What this task involves
Nothing in the listing below should be skipped, so transcribe it all exactly.

Records for this exercise
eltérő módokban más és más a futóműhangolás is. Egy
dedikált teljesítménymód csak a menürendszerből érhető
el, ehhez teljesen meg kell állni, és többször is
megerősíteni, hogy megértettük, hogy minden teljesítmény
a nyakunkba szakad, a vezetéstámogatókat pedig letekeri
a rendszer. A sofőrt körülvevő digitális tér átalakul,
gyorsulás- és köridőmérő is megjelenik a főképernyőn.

Solution for this task
eltérő módokban más és más a futóműhangolás is. Egy
dedikált teljesítménymód csak a menürendszerből érhető
el, ehhez teljesen meg kell állni, és többször is
megerősíteni, hogy megértettük, hogy minden teljesítmény
a nyakunkba szakad, a vezetéstámogatókat pedig letekeri
a rendszer. A sofőrt körülvevő digitális tér átalakul,
gyorsulás- és köridőmérő is megjelenik a főképernyőn.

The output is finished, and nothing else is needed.